Kaiapoi gets a 'red zone'

Aug 18, 2011 12:25

So the first of the orange zones has been turned red or green - they chose Kaiapoi because they were most affected by the first quake and so they have been waiting the longest time.  This has come as a bit of a blow to Kaiapoi and the greater Waimakariri district because they were so well advanced in their recovery and rebuild plan (as in they were days away from starting work on the land remediation when the June 23rd announcement put a halt to all work) and now they have been told that not only is the recovery on hold but it won't actually happen for almost 1,000 of them.  This includes a house that has great personal significance to my family.

My grandfather had it built - he even grew the timber to make it himself.  It is, in a very real way, a huge part of our family history.  My dad grew up in that house and we spent all our summer holidays there.  It was a wonderful place.  The house was small, as most houses built in NZ at the time were, but the backyard was magical.  It was created at a time when the 'quarter acre' was a normal part of urban life here, when you were expected to grow your own vegetables and provide as much as you could for yourself.  Consequently by the time I was old enough to notice the garden was a food lover's dream.  There was a walnut tree right down the end of the garden which we loved and which has contributed to my current dislike of walnuts (I ate far too many of them and got thoroughly sick of the sight of them).  There were numerous sheds dedicated to so many different things.  My grandparents were enthusiastic potters and so there was a wonderful long shed that housed potting wheels, a kiln, and long tables filled with all sorts of pots in various states of being made.  Right outside was a huge plum tree which my brothers and I would sit under and eat as many of as we could in one sitting.  There were blackcurrent bushes everywhere and all sorts of other fruit trees (from memory there was a particularly wonderful peach tree) and the biggest vegetable garden I have ever seen.  Out the front of the house they had the first lemon tree I ever saw (it was far too cold in Invercargill for such things to flourish) and my grandmother also had a fine selection of cactuses which both fascinated and repelled me.
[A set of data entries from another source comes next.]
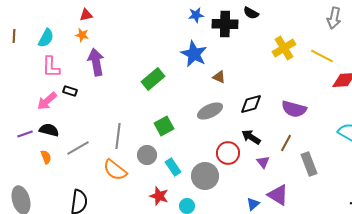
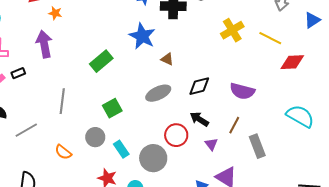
orange star: (82, 35) -> (55, 13), moved
black rectangle: (70, 91) -> (18, 73), turned -40
gray line: (118, 136) -> (62, 101), moved
orange semicircle: (115, 170) -> (63, 152), size x0.7

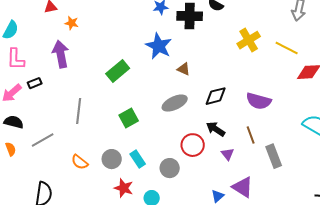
brown line: (234, 125) -> (251, 135), turned -48
gray circle: (95, 137) -> (112, 159), moved
gray circle: (153, 158) -> (170, 168), size x0.7

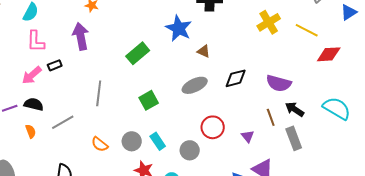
black arrow: (216, 129) -> (295, 109), moved

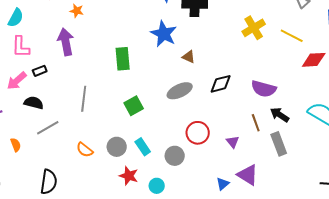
green rectangle: (138, 53) -> (123, 59), turned -55
black semicircle: (34, 104) -> (34, 103), moved
orange semicircle: (31, 131) -> (16, 145), moved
Inside the house there was still the old metal firebox that had an element or two on the top of it.  It could still be used as a stove top, though we never did.  My grandma did still do the washing with a hand wringer - or at least the handwashing she did.  It was the hardest thing ever to work but we always wanted to help because it was such a novelty to us 'modern' kids.  I remember scratching pictures in the paint in one of the bedrooms (and getting into significant trouble for it).  I have a picture of me shelling peas on the front steps with my grandfather while he was still alive and I still remember sitting in the living room of that house when we heard that he had died.
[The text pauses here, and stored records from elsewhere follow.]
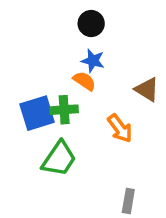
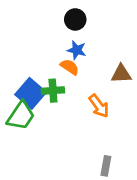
brown triangle: (147, 89) -> (121, 74), turned -35
blue square: (37, 113) -> (31, 93), turned -32
green trapezoid: (59, 159) -> (21, 116), moved

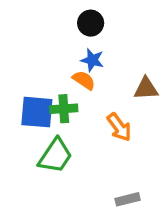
blue square: (31, 93) -> (37, 112), turned -36
green trapezoid: (21, 116) -> (55, 156), moved
gray rectangle: (106, 166) -> (128, 199), turned 66

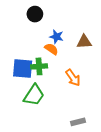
black circle: (91, 23) -> (35, 14), moved
brown triangle: (146, 89) -> (84, 42), moved

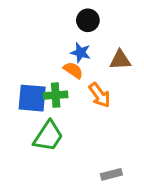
black circle: (35, 14) -> (88, 20), moved
orange arrow: (73, 78) -> (100, 95), moved

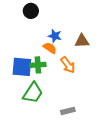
black circle: (88, 20) -> (31, 11), moved
gray rectangle: (111, 174) -> (68, 111), moved

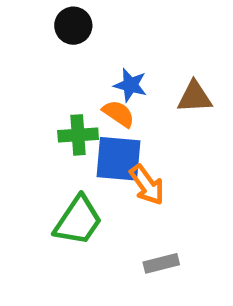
green cross: (38, 65) -> (78, 135), moved
orange arrow: (68, 65) -> (147, 185), moved
blue square: (22, 67) -> (118, 159), moved

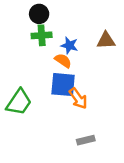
brown triangle: (195, 97) -> (106, 40), moved
green cross: (78, 135) -> (42, 35), moved
green trapezoid: (78, 221) -> (19, 102), moved

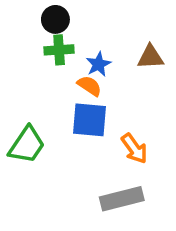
blue star: (69, 45) -> (98, 64), turned 30
orange arrow: (78, 98) -> (134, 149), moved
gray rectangle: (86, 140) -> (122, 199), size x1.6

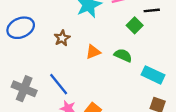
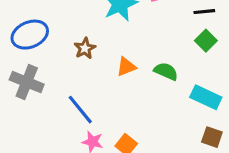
green square: (135, 25) -> (206, 41), moved
gray cross: (24, 89) -> (27, 82), moved

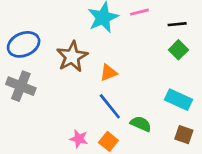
brown star: (85, 48) -> (72, 57), size x1.6
green semicircle: (166, 71) -> (141, 124), moved
blue line: (80, 110) -> (110, 106), moved

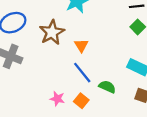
orange triangle: (108, 73) -> (81, 45), turned -40

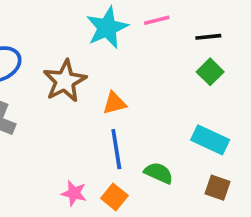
orange triangle: (81, 45) -> (114, 103), turned 48
blue line: (82, 73) -> (116, 149), turned 30

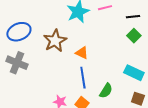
orange triangle: (114, 103) -> (82, 53), turned 40
green semicircle: (159, 173) -> (106, 91), turned 98

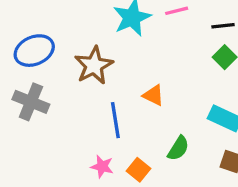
orange triangle: (82, 53) -> (153, 95), moved
blue line: (83, 78) -> (115, 120), moved

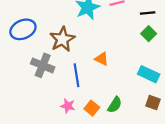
gray cross: (31, 102) -> (43, 65), moved
green semicircle: (178, 148) -> (115, 105), moved

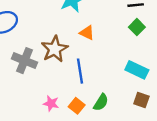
brown star: (62, 39) -> (55, 49), moved
orange triangle: (102, 59) -> (87, 33), moved
blue line: (77, 75) -> (80, 71), moved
It's just weird - this place that means so much to our family (and whatever it means to me can be magnified by a large number to what it will mean to my dad and my grandma) will just be bulldozed.  It's particularly cruel because it doesn't look like there's a lot of damage to the actual house so it's a land issue most likely.  We don't own that house as a family anymore (Grandma sold it to buy into a small over 60s housing area a few years ago before eventually moving to the rest home) but it's still a shock to see it put into that category.  It's not like I was ever going to be able to go back to that place anyway and it's changed a lot (subdivided now so the magical backyard is already a thing of the past) but it's still really confronting to see this happen.  My dad was all 'I'm being philosophical here' about it but you could hear in his voice that it was a shock to him as well and while he's not prone to bouts of nostalgia he got quite nostalgic and told a few stories of the old place.  Poor Kaiapoi - it was so close to rebuilding its dream township and now it's been crushed for a large number of people.  My grandma still lives out there and Dad's trying to work out how to tell her the old house has been redzoned.  We're pretty sure she won't cope too well.